In order to evaluate the joint effects of protein core size and protein expression on the residue-level structure-evolution relationship (Figure 1), we annotated 795 yeast proteins and their orthologs in three closely related yeast species with 3D structures based on sequence homology. We then divided these proteins into small-core and large-core groups corresponding to the top and bottom third of proteins ranked by the average relative solvent accessibility (RSA) of their residues (Figure 2 A and C). We divided the same 795 proteins into high-expression and low-expression groups corresponding to the top and bottom third of proteins ranked by codon adaptation index (CAI), a DNA sequence-based proxy for protein expression (Figure 2 B and D). Within each group of proteins, we binned amino acid residues according to RSA and then estimated the degree of selective constraint on residues within each bin (dN/dS). dN/dS compares the rate of non-synonymous amino-acid changing substitutions (dN) to the rate of synonymous substitutions (dS) at the DNA level, with the latter acting as a normalizing factor. At the whole-protein level, core size is a relatively weak predictor of evolutionary rate among these 795 proteins (Figure 2C), while expression level is a strong predictor (Figure 2D), consistent with previous findings [9], [10], [11], [12], [13]. Notably, protein core size and expression level are not significantly correlated within our dataset (Spearman's rank correlation P = −0.044, two-tailed P = 0.21).

thumbnail

Figure 2. Protein core size, expression level, and evolutionary rate.

(A) An illustration of protein core size.

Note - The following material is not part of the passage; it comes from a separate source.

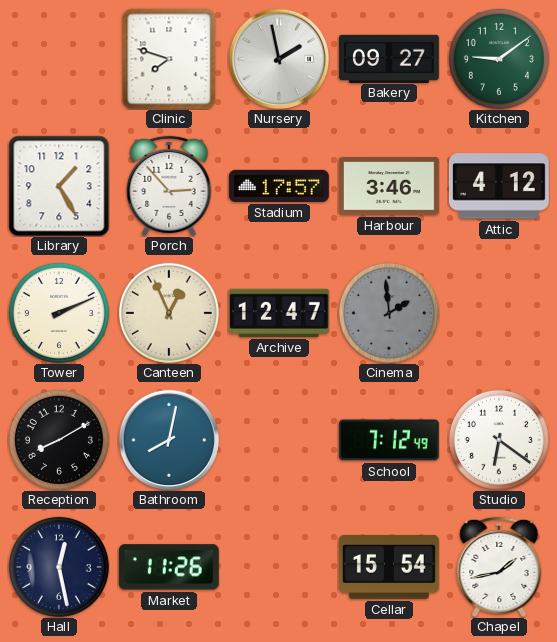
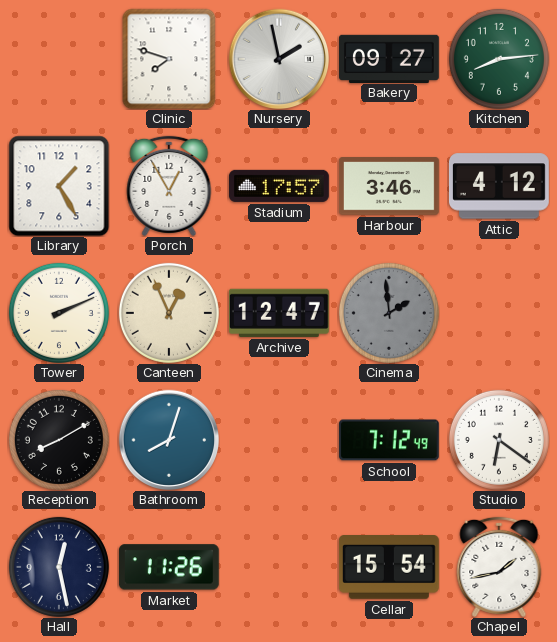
Kitchen: 9:09 -> 8:14
Porch: 2:53 -> 12:55
Bathroom: 8:02 -> 8:03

A large-core protein (blue) contains a greater proportion of buried residues than a small-core protein (red). (B) An illustration of protein expression level. (C) We divided the 795 proteins in our study into small-core and large-core groups corresponding to the top and bottom third of proteins ranked by average relative solvent accessibility (RSA). Average RSA (core size) is a relatively weak predictor of whole protein evolutionary rate. (D) We divided proteins into high-expression and low-expression groups corresponding to the top and bottom third of proteins ranked by codon adaptation index (CAI). CAI is a strong predictor of whole protein evolutionary rate. Rankings of whole-protein evolutionary rate are from [13]; a larger rank implies a faster evolutionary rate (relaxed selective constraint).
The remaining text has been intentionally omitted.